Multithreaded Render3 implementation, parallelizing any other Render3 implementation.

Yeicor commented 2 years ago

The new MTRenderer3 is capable of parallelizing the generation of a surface by splitting the space into partitions and running any other Render3 implementation in each of those at the same time.

It works with Marching Cubes Uniform (overlappingCells: 0) and Dual Contouring (overlappingCells: 1). I don't know why Marching Cubes Octree does not work (it sometimes creates the whole surface ignoring the bounding box).

It achieves up to x7.3 speedup using my 12 cores (6 physical cores, tested on cylinder_head with Dual Contouring and a total of 256 meshCells).

Demo of automatic space partition (calling MTRenderer3.AutoSplitsMinimum(12) generates these 12 partitions):

Screenshot_20211230_001620

The final output doesn't have holes:

Screenshot_20211230_001231

deadsy commented 2 years ago

The existing marching cubes (uniform cubes) is multi-threaded. Does the mutl-threaded render code provide any speed up? If so, why?

Also - are there any changes here that gives a better result for the dual contour rendering? I'd prefer to merge a single dc algorithm that worked properly and gave comparable results to the existing renderers. I don't mind if it's slower if the resulting mesh size is smaller.

Yeicor commented 2 years ago

MTRenderer3 is intended for easy (and efficient) parallelization of singlethreaded Render3 implementations, like my Dual-Contouring implementations. However, I tested it and, at least on my computer, using this MTRenderer3 is slightly faster than the MarchingCubesUniform in its multithreaded mode (I also added an option to disable it, although it keeps using multithreaded mode as the default). My test results with MarchingCubesUniform:

MarchingCubesUniform{goroutines=NumCPU}: 5.81s
MarchingCubesUniform{goroutines=1} + MTRenderer3{NumCPU}: 5.35s
MarchingCubesUniform{goroutines=NumCPU} + MTRenderer3{NumCPU}: 5.54s

My guess is that the internal parallelization of MarchingCubesUniform requires spending more synchronization time than MTRenderer3, as it processes batches of 100 evaluations in parallel, while MTRenderer3 runs the algorithm independently NumCPU times, only needing to synchronize for safe triangle generation.

As to your second point, I can remove the first DC implementation (which I did not change) if you want, as it is faster and provides better results to run a planar simplification algorithm (with any maximum angle) over the final mesh: Screenshot_20220105_123156 I tested this Go implementation of a simplification algorithm, but it fails, generating some overlapping and backwards faces for all algorithms.

P.S. While testing the simplification algorithms, I realized that the vertices linking partitions are very close together (<1e-6 distance) but not in the same positions, resulting in broken meshes. So don't accept this until I fix it by merging those vertices.

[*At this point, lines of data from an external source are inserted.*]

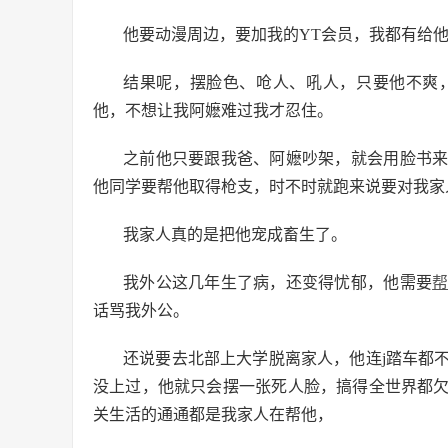
他要动漫周边，要加我的YT会员，我都有给
结果呢，摆脸色、呛人、吼人，只要他不爽
他，不想让我阿嬷难过我才忍住。
之前他只要跟我爸、阿嬷吵架，就会用脸书
他同学要帮他取得枪支，时不时就跑来说要对我家
我家人真的是把他宠成畜生了。
我外公这几年生了病，还变得忧郁，他需要
话骂我外公。
还说要去北部上大学脱离家人，他连j踏车都
没上过，他就只会摆一张死人脸，搞得全世界都
关生活的通通都是我家人在帮他，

Yeicor commented 2 years ago

P.S. While testing the simplification algorithms, I realized that the vertices linking partitions are very close together (<1e-6 distance) but not in the same positions, resulting in broken meshes. So don't accept this until I fix it by merging those vertices.

I fixed this in my last commit, by including a parameter that merges vertices that are very close together. MTRenderer3 now generates manifold meshes for Marching Cubes, and generates no holes for Dual Contouring.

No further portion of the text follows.